Indien lag damals in einer unerreichbaren Ferne. Ein Spaziergang durch die Gassen der indischen Hafenstadt Bombay erschien mir in jenen Tagen als eine ungefähr ebenso leichte und naheliegende Unternehmung wie etwa das Hinaufklettern auf einen Mondkrater oder wie eine Kahnfahrt auf einem Marskanal.
Und ich hielt es zu damaligen Zeiten für höchst unwahrscheinlich, dass ich noch jemals über die blauen Meereswellen als Schiffsarzt dahin gondeln würde.
Indes, eines holden Tages, im Herbst 1919, stand ich wieder auf dem Verdeck eines Schiffes, das aus dem Hafen von Triest abdampfte, ich lehnte an der Reeling, erfüllt von der wunderbaren Empfindung: Jetzt bist du wiederum Seefahrer! Jetzt geht's hinaus in nähere und entlegene Meere! – Und ich sah, wie die Häuser von Triest kleiner und kleiner wurden.

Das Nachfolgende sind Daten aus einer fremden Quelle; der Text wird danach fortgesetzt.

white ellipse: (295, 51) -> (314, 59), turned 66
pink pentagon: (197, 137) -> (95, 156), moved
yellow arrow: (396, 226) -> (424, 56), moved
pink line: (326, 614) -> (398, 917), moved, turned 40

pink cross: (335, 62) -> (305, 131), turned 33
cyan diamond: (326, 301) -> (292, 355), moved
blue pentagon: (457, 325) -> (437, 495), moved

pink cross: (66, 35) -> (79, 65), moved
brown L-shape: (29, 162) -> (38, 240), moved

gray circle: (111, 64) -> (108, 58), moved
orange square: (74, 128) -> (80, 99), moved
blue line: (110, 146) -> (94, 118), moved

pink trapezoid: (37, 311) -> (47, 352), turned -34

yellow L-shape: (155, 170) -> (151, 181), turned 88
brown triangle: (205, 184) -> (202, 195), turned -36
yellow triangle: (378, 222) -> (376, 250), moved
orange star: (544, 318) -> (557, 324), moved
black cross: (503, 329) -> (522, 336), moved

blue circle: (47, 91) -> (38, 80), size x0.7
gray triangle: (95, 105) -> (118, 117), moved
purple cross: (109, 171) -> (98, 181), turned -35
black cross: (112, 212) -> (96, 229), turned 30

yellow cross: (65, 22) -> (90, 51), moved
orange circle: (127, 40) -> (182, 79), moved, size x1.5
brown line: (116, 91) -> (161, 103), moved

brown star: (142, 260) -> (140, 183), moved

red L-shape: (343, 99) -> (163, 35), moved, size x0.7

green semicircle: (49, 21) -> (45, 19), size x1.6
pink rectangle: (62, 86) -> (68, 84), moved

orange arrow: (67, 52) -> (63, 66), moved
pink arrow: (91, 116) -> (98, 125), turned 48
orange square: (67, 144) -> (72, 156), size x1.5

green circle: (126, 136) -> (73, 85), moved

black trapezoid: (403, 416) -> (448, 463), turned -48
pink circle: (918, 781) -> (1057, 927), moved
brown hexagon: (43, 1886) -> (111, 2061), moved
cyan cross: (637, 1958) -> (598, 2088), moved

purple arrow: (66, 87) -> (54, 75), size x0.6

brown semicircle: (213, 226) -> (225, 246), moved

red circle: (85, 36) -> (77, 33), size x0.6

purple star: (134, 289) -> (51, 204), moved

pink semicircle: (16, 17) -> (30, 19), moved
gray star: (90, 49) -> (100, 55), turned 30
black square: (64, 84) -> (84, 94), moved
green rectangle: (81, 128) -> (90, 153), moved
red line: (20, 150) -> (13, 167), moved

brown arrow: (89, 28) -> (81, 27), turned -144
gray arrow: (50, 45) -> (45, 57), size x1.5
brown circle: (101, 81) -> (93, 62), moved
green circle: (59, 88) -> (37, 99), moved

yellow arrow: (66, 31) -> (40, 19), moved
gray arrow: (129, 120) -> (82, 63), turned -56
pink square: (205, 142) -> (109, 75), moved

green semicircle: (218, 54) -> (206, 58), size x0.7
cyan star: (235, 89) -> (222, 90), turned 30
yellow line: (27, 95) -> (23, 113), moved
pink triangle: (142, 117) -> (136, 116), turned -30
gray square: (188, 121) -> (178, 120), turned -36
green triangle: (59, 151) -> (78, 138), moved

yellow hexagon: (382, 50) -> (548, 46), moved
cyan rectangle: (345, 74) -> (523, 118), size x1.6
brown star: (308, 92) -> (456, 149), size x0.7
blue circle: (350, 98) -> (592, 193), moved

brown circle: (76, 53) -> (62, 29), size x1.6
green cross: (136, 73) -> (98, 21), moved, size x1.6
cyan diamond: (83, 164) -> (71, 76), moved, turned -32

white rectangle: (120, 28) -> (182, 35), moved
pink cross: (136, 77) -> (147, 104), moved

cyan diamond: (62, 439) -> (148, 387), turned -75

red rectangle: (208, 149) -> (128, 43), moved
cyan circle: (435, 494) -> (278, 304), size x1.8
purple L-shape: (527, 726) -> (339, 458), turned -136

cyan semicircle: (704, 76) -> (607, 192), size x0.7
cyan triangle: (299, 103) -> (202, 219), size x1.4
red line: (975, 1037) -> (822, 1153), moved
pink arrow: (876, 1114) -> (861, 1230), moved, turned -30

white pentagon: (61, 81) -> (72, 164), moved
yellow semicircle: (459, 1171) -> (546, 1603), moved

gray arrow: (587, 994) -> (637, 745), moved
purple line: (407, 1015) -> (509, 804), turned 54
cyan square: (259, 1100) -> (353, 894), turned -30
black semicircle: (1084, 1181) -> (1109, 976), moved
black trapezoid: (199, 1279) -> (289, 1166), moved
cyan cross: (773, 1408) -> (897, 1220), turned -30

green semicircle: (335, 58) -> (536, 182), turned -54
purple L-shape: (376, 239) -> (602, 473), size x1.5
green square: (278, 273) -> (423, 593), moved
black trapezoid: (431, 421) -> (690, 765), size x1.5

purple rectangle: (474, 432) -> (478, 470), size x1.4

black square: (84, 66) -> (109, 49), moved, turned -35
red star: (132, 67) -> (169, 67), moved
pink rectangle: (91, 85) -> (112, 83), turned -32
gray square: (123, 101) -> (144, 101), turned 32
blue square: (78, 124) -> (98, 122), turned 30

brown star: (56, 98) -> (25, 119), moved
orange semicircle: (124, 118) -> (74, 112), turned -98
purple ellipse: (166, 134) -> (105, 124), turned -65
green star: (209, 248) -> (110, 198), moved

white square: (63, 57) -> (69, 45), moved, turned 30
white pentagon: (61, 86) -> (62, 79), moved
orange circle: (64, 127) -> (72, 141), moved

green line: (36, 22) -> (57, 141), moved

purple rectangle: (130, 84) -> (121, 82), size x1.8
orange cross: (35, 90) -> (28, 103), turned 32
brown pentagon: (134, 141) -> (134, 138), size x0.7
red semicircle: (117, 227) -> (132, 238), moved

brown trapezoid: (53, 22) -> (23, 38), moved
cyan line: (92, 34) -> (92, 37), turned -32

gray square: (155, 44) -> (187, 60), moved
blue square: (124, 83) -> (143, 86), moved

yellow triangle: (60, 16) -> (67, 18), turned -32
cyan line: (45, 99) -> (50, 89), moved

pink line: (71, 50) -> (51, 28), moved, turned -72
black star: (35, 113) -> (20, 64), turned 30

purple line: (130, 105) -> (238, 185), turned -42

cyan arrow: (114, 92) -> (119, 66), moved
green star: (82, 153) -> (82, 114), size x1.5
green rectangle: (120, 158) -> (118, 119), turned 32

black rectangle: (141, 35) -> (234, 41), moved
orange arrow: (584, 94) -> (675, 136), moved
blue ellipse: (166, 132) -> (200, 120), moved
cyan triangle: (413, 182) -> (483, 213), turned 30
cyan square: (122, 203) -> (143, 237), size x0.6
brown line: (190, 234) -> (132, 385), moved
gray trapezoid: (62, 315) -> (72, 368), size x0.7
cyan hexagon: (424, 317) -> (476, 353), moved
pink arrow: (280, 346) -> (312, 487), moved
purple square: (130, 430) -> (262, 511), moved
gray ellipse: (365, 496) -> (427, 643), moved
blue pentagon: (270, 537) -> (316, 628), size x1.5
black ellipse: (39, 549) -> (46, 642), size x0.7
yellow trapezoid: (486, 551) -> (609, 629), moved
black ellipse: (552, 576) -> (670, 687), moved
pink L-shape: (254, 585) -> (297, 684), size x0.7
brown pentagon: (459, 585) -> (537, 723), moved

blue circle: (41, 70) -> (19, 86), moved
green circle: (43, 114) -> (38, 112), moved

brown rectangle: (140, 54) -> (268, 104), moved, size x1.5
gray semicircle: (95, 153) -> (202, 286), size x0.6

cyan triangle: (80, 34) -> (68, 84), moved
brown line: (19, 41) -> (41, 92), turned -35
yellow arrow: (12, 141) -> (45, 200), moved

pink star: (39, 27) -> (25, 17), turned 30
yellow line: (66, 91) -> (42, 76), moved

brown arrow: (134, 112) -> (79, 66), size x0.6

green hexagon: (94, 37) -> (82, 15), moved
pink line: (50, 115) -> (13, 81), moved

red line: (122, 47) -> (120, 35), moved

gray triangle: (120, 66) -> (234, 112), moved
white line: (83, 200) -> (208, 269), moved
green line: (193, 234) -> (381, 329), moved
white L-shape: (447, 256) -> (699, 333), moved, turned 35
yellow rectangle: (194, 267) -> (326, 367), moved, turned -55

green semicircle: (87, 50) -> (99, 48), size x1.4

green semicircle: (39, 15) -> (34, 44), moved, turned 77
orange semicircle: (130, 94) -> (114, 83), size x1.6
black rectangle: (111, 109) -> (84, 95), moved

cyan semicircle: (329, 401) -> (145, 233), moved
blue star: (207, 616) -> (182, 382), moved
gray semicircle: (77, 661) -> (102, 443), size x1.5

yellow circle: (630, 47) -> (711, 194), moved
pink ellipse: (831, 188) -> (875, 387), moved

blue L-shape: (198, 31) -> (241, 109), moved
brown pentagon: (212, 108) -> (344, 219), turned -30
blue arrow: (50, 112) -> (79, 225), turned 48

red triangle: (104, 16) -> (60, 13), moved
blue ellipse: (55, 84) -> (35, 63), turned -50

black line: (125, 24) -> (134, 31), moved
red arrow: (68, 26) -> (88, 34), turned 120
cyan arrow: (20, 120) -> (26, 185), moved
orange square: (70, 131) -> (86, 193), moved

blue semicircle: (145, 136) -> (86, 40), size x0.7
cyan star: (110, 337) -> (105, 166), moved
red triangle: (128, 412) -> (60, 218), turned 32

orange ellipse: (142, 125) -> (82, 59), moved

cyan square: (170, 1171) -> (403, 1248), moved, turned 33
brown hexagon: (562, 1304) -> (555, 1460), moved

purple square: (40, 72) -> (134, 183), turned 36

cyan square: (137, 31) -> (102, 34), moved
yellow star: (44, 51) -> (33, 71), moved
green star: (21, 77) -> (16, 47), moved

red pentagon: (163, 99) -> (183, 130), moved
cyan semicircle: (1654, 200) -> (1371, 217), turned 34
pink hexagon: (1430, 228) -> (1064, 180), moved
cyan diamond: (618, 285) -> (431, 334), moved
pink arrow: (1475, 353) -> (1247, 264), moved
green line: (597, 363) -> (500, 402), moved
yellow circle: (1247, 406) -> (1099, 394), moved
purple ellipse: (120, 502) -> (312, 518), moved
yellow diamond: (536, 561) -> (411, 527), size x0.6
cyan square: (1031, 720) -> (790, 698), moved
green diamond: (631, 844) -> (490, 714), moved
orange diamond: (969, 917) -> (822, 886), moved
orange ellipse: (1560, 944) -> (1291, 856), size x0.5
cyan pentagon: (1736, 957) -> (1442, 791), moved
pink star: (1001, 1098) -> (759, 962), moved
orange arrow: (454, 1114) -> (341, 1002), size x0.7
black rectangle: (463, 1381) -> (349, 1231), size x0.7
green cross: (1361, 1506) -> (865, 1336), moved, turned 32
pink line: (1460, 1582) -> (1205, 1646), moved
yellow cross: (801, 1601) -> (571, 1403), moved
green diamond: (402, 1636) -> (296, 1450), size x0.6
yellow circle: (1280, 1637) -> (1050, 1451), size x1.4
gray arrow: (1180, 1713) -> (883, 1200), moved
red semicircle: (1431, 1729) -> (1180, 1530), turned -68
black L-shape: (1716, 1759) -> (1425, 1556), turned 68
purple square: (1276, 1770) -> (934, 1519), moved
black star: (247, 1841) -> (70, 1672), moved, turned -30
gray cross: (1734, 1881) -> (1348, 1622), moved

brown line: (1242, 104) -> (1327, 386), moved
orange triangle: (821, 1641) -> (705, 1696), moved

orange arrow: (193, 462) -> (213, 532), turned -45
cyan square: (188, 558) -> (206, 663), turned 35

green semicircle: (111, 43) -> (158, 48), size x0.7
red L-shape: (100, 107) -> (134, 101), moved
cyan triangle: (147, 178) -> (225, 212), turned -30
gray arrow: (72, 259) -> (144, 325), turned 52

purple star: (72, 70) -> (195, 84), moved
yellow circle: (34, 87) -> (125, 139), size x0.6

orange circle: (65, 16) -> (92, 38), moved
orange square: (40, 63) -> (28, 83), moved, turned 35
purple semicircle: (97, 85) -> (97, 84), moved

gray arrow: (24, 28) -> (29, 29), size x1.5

Auf den Dampfern des Lloyd „TRIESTINO“ trieb ich mich nun in der Levante herum und im Schwarzen Meer, fuhr dann zweimal nach Japan und endlich, im Jahre 1921 und späterhin, fand ich von neuem Gelegenheit, die Küste Vorderindiens zu besuchen, die indische Hafenstadt Bombay, mein wohlbekanntes Bombay.
Es ist selbstverständlich, dass ich in Bombay auch den Stadtteil der Freudenmädchen aufsuchte, die mir sehr vertrauten Liebesgassen, denen ich vor dem Krieg so manches Blatt meiner Tagebücher gewidmet. Die Beobachtungen, die ich während dieser Forschungs-Ausflüge machte, jetzt nach dem Kriege, sind als nachträgliches Kapitel angegliedert.
Zudem habe ich den Tagebüchern, die ich vor dem Krieg geschrieben, noch einige Kapitel entnommen, Aufzeichnungen, welche mir eine belehrsame Ergänzung dieser sittengeschichtlichen Studie zu sein schienen, und habe sie da und dort eingeschaltet.
Ich hatte mich bemüht, in meinen Tagebüchern die Wirklichkeit möglichst genau und richtig zu porträtieren. Man tut dies, weil man – wenn ich so sagen darf – als Forschungswanderer von einer Art wissenschaftlichen Gewissens geleitet und tyrannisiert wird. Und ferner: der Trieb, ein Tagebuch zu führen, ist eine Form des Selbsterhaltungstriebes; wer, einem inneren Zwange folgend, seine Erlebnisse auf dem Papier konserviert, will das Stück Leben, das aus jenen Geschehnissen aufgebaut ist, vor dem Untergang retten. Das Leben, – das ist die Summe der Erlebnisse. Wenn wir die Begebenheiten einer bestimmten Lebensperiode vergessen haben, wenn uns keine Erinnerungsspur von ihnen geblieben ist, so ist diese Lebensstrecke verloren, gestorben. Das Tagebuch ist das Mittel, unser Selbst zu erhalten, unser Ich festzuhalten; die Iche – sit venia verbo – woraus unsere Vergangenheit zusammengesetzt ist. Jeder Mensch hat in seinem individuellen Dasein eine lange Ahnenreihe, – all die Iche, all seine Entwicklungsstufen, alle Formen seiner Persönlichkeit, die seinem derzeitigen Ich vorangegangen sind.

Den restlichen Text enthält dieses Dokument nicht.